The various modifications of aluminum hydroxides have widespread commercial applications. For example aluminum hydroxides are useful as flame retardants, filter media, reinforcement fillers in plastics and adhesives, filler pigments, catalysts, ingredients of paper coatings, catalyst supports, precursors for the production of activated alumina, and as raw materials for the production of aluminum.
The best defined crystalline forms of aluminum hydroxides are the trihydroxides, Al(OH)3, including gibbsite, bayerite, and nordstrandite; and two modifications of aluminum oxide hydroxide, AlO(OH): boehmite (γ-aluminum oxide hydroxide) and diaspore (α-aluminum oxide hydroxide). Moreover, methods of producing fibrous forms of aluminum hydroxides are known in the art. For example, U.S. Pat. No. 2,915,475 to Bugosh discloses fibrous alumina in the form of fibrils having an average length in the range from 100 to 700 millimicrons, the remaining average dimensions being in the range from 3 to 10 millimicrons, the axial ratio being from 50:1 to 150:1, and the product having the following physical properties: surface area 250 to 350 m2/g, X-ray of boehmite and the ratio of peak intensities of the product to boehmite of a surface of less than 10 m2/g at the 020 crystal lattice plane being less than 40:100.

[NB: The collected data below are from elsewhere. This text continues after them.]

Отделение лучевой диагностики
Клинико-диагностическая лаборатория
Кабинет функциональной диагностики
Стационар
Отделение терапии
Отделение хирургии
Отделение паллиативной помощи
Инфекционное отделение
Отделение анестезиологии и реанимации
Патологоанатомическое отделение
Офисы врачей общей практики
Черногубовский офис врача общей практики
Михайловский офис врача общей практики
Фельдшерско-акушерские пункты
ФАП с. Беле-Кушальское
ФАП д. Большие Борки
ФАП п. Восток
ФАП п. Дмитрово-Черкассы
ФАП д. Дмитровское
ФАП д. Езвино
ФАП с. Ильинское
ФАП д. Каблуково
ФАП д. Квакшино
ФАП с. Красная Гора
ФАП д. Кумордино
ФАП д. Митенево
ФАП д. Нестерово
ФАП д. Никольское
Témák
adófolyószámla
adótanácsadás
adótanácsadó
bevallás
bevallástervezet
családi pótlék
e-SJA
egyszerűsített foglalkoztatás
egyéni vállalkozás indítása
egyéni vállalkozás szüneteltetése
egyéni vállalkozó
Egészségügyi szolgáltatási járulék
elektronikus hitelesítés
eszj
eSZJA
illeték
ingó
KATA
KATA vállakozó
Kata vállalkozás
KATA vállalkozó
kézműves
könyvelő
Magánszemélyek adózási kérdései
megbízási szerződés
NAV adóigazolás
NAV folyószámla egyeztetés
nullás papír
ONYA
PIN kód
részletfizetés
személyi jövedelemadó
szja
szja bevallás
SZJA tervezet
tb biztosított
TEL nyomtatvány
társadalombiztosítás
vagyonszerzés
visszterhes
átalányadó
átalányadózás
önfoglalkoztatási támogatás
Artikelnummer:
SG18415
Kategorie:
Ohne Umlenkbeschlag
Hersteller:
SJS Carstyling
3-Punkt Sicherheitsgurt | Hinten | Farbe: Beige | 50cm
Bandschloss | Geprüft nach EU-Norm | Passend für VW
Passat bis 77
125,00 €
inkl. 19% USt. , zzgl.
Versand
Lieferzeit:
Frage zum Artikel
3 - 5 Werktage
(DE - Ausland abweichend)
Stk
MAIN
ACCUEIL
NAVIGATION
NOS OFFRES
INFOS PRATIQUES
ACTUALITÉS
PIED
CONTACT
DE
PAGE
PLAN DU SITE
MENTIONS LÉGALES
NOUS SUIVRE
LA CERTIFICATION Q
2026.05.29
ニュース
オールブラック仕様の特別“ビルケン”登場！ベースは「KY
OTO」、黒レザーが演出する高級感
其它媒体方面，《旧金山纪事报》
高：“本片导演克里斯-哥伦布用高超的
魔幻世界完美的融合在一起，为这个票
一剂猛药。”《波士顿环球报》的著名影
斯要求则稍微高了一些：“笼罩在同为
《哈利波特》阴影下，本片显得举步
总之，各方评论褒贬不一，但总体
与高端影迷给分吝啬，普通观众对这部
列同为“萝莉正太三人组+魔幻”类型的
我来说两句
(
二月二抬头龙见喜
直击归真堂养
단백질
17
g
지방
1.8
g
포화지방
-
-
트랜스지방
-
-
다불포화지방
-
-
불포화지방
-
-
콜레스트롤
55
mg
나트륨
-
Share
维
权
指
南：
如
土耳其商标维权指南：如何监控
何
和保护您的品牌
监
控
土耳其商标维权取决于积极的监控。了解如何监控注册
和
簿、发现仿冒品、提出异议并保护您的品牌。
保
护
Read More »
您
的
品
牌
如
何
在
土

U.S. Pat. No. 3,031,417 Wilkinson discloses a process for making fibrous alumina monohydrate aquasols comprising the steps of mixing a solution of alum with a solution of a soluble carbonate while maintaining a mole ratio of carbonate ions to aluminum of from about 1.50 to 1.90 so as to form carbonated, hydrated alumina gel having an activity, θ, such that the time in minutes required to depolymerize one-half of a sample of such gel in excess 0.50 N acetic acid at 30° C. is less than, 300 minutes, washing the gel with water until the gel contains a mole ratio of sulfate ions to aluminum of less than about 0.01:1 and a mole ratio of cations to aluminum of less than about 0.04:1, mixing the gel with a weak monobasic organic acid selected from the group consisting of acetic and formic acid so as to obtain an initial concentration of 5 to 10% Al2O3 and a mole ratio of aluminum to acid anion of from about 0.50:1 to 4.0:1, and heating the mixture of gel and acid under autogenous pressure to from about 140 to 180° C. for from about 10 minutes to 7 hours. The '417 patent further teaches that X-ray diffraction of the fibrils discloses that they have the X-ray diffraction of boehmite.
U.S. Pat. No. 6,838,005 B2 to Tepper et al. discloses a method of making a non-woven electropositive filler, the method comprising obtaining an aluminum source; reacting said aluminum source in an aqueous solution at a temperature sufficient to form non-spherical nano alumina particles; mixing the non-spherical nano alumina particles with a second solid, wherein mixing is effected substantially simultaneously with reacting so that the aluminum source is reacted in the presence of the second solid. The '005 patent also teaches the fibers are comprised of alumina, with various contents of combined water to result in compositions of pure Al(OH)3 or AlO(OH), or mixtures of the two, with possible impurities of gamma and alpha alumina.
Although the aforementioned references disclose fibrous forms of aluminum trihydroxide, Al(OH)3, and the modification of aluminum oxide hydroxide, AlO(OH), known as boehmite, they do not teach or suggest an aluminum oxide dispersion comprising a solvent and aluminum oxide nanofibers suspended in the solvent, wherein the nanofibers comprise from 0 to 99.99% (w/w) of γ-AlO(OH) and from 0.01 to 100% (w/w) of γ-Al2O3.